▶ [WORK INSTRUCTION]:
Within the listing that follows, reproduce exactly the lines starting at the line with "politykę prywatności" and ending at the line with "pour ce long", inclusive, and only those. Pictures are dropped.

▶ [DATA FOR THE TASK]:
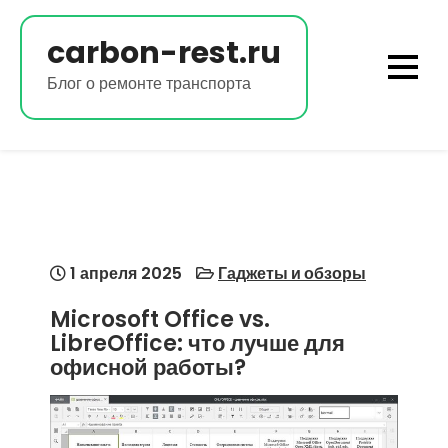
Перейти
к
carbon-rest.ru
содержимому
Блог о ремонте транспорта
1 апреля 2025
Гаджеты и обзоры
Microsoft Office vs.
LibreOffice: что лучше для
офисной работы?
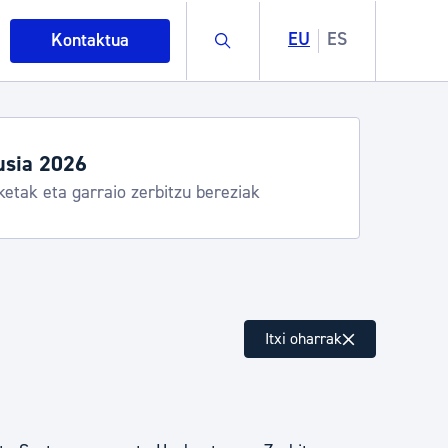
Buscar
EU
ES
Kontaktua
usia 2026
ketak eta garraio zerbitzu bereziak
intza
Itxi oharrak
ndakinak eta ingurumena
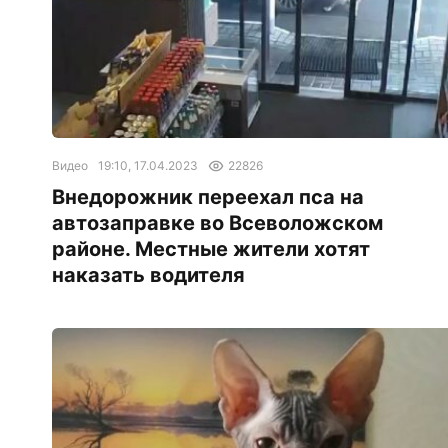
Видео
19:10, 17.04.2023
22826
Внедорожник переехал пса на
автозаправке во Всеволожском
районе. Местные жители хотят
наказать водителя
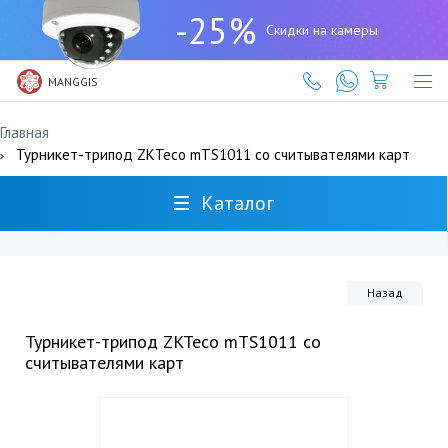
+7
-25%
(727)
Скидки на камеры
317-
61-
61
MANGGIS
Главная
Турникет-трипод ZKTeco mTS1011 со считывателями карт
Каталог
Назад
Турникет-трипод ZKTeco mTS1011 со
считывателями карт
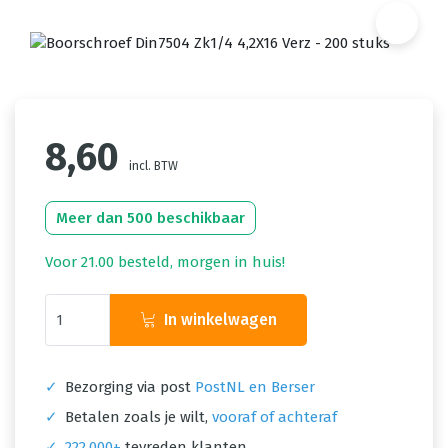
8,60
incl. BTW
Meer dan 500 beschikbaar
Voor 21.00 besteld, morgen in huis!
In winkelwagen
✓
Bezorging via post
PostNL en Berser
✓
Betalen zoals je wilt,
vooraf of achteraf
✓
222.000+
tevreden klanten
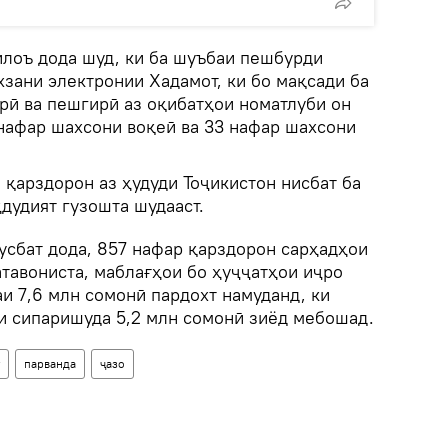
илоъ дода шуд, ки ба шуъбаи пешбурди
зани электронии Хадамот, ки бо мақсади ба
рӣ ва пешгирӣ аз оқибатҳои номатлуби он
 нафар шахсони воқеӣ ва 33 нафар шахсони
қарздорон аз ҳудуди Тоҷикистон нисбат ба
дудият гузошта шудааст.
усбат дода, 857 нафар қарздорон сарҳадҳои
тавониста, маблағҳои бо ҳуҷҷатҳои иҷро
и 7,6 млн сомонӣ пардохт намуданд, ки
ли сипаришуда 5,2 млн сомонӣ зиёд мебошад.
парванда
ҷазо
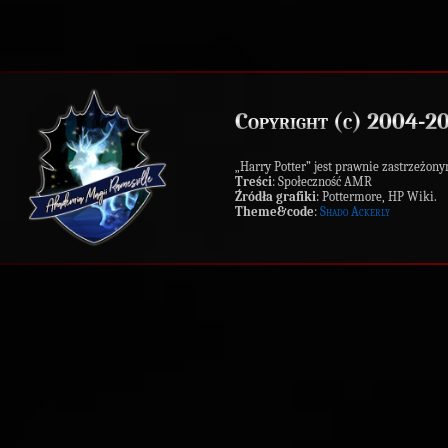
Copyright (c) 2004-2
„Harry Potter” jest prawnie zastrzeż
Treści
: Społeczność AMR
Źródła grafiki
: Pottermore, HP Wiki.
Theme&code
:
Shado Ackerly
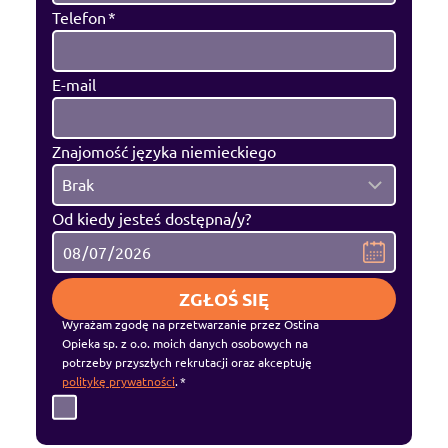
e
ó
7
Telefon
*
c
w
h
•
E-mail
o
k
r
o
o
r
Znajomość języka niemieckiego
b
z
y
y
D
Od kiedy jesteś dostępna/y?
w
s
o
i
t
s
e
n
t
ZGŁOŚ SIĘ
k
e
ę
Wyrażam zgodę na przetwarzanie przez Ostina
u
p
d
Opieka sp. z o.o. moich danych osobowych na
potrzeby przyszłych rekrutacji oraz akceptuję
n
s
l
politykę prywatności
.
*
o
t
a
ś
a
c
ć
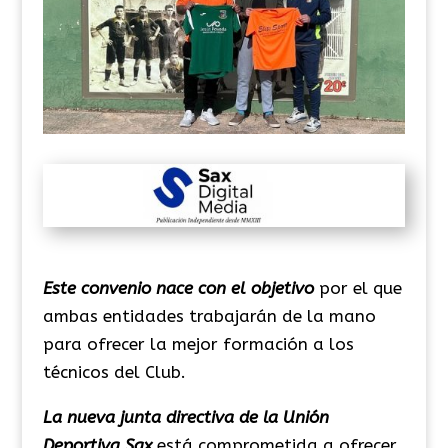
Este convenio nace con el objetivo
por el que
ambas entidades trabajarán de la mano
para ofrecer la mejor formación a los
técnicos del Club.
La nueva junta directiva de la Unión
Deportiva Sax
está comprometida a ofrecer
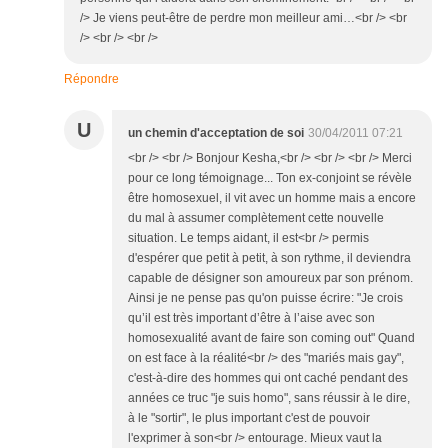
/> Je viens peut-être de perdre mon meilleur ami…<br /> <br
/> <br /> <br />
Répondre
U
un chemin d'acceptation de soi
30/04/2011 07:21
<br /> <br /> Bonjour Kesha,<br /> <br /> <br /> Merci
pour ce long témoignage... Ton ex-conjoint se révèle
être homosexuel, il vit avec un homme mais a encore
du mal à assumer complètement cette nouvelle
situation. Le temps aidant, il est<br /> permis
d'espérer que petit à petit, à son rythme, il deviendra
capable de désigner son amoureux par son prénom.
Ainsi je ne pense pas qu'on puisse écrire: "Je crois
qu’il est très important d’être à l’aise avec son
homosexualité avant de faire son coming out" Quand
on est face à la réalité<br /> des "mariés mais gay",
c'est-à-dire des hommes qui ont caché pendant des
années ce truc "je suis homo", sans réussir à le dire,
à le "sortir", le plus important c'est de pouvoir
l'exprimer à son<br /> entourage. Mieux vaut la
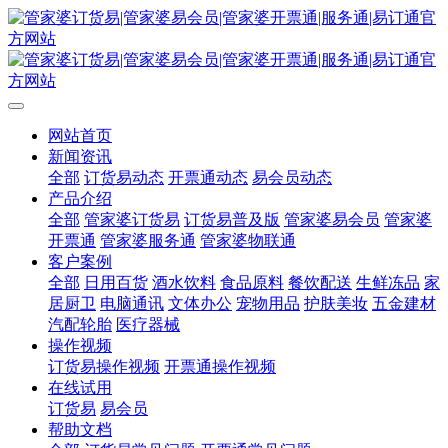
网站首页
新闻资讯
全部
订货易动态
开票通动态
易会员动态
产品介绍
全部
管家婆订货易
订货易普及版
管家婆易会员
管家婆
开票通
管家婆服务通
管家婆物联通
客户案例
全部
日用百货
酒水饮料
食品原料
餐饮配送
生鲜冻品
家
居厨卫
电脑通讯
文体办公
宠物用品
护肤美妆
五金建材
汽配轮胎
医疗器械
操作视频
订货易操作视频
开票通操作视频
在线试用
订货易
易会员
帮助文档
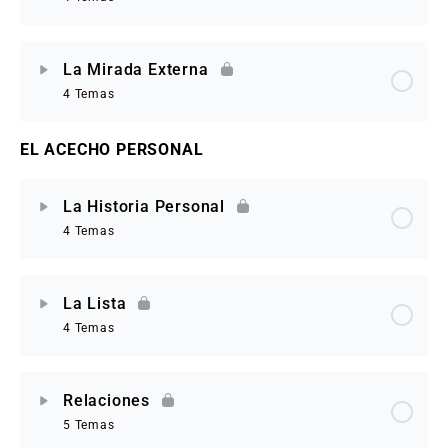
La Mirada Externa
4 Temas
EL ACECHO PERSONAL
La Historia Personal
4 Temas
La Lista
4 Temas
Relaciones
5 Temas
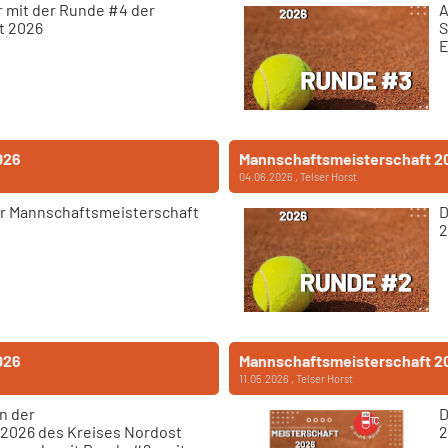
 mit der Runde #4 der
A
t 2026
S
E
026
Mannschaftsmeisterschaft 2
04.06.2026
, Telser Horst
er Mannschaftsmeisterschaft
D
2
026
Mannschaftsmeisterschaft 2
11.05.2026
, Telser Horst
n der
D
2026 des Kreises Nordost
2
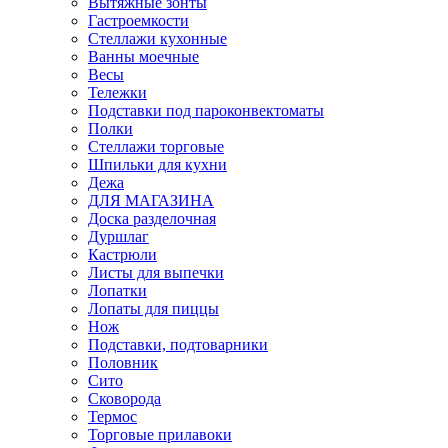
Вытяжные зонты
Гастроемкости
Стеллажи кухонные
Ванны моечные
Весы
Тележки
Подставки под пароконвектоматы
Полки
Стеллажи торговые
Шпильки для кухни
Дежа
ДЛЯ МАГАЗИНА
Доска разделочная
Дуршлаг
Кастрюли
Листы для выпечки
Лопатки
Лопаты для пиццы
Нож
Подставки, подтоварники
Половник
Сито
Сковорода
Термос
Торговые прилавоки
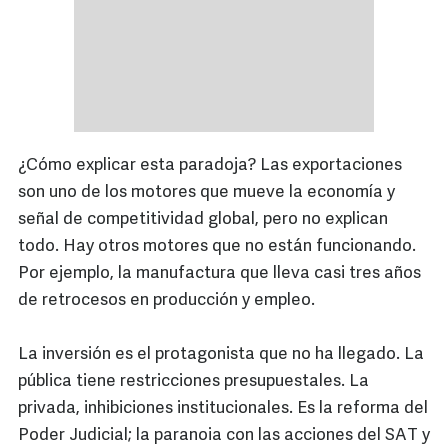
¿Cómo explicar esta paradoja? Las exportaciones
son uno de los motores que mueve la economía y
señal de competitividad global, pero no explican
todo. Hay otros motores que no están funcionando.
Por ejemplo, la manufactura que lleva casi tres años
de retrocesos en producción y empleo.
La inversión es el protagonista que no ha llegado. La
pública tiene restricciones presupuestales. La
privada, inhibiciones institucionales. Es la reforma del
Poder Judicial; la paranoia con las acciones del SAT y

▶ [SOLVED EXERCISE]:
politykę prywatności
.
*
o
t
a
ś
a
c
ć
Este convenio nace con el objetivo
por el que
ambas entidades trabajarán de la mano
para ofrecer la mejor formación a los
técnicos del Club.
La nueva junta directiva de la Unión
Deportiva Sax
está comprometida a ofrecer
/> Je viens peut-être de perdre mon meilleur ami…<br /> <br
/> <br /> <br />
Répondre
U
un chemin d'acceptation de soi
30/04/2011 07:21
<br /> <br /> Bonjour Kesha,<br /> <br /> <br /> Merci
pour ce long témoignage... Ton ex-conjoint se révèle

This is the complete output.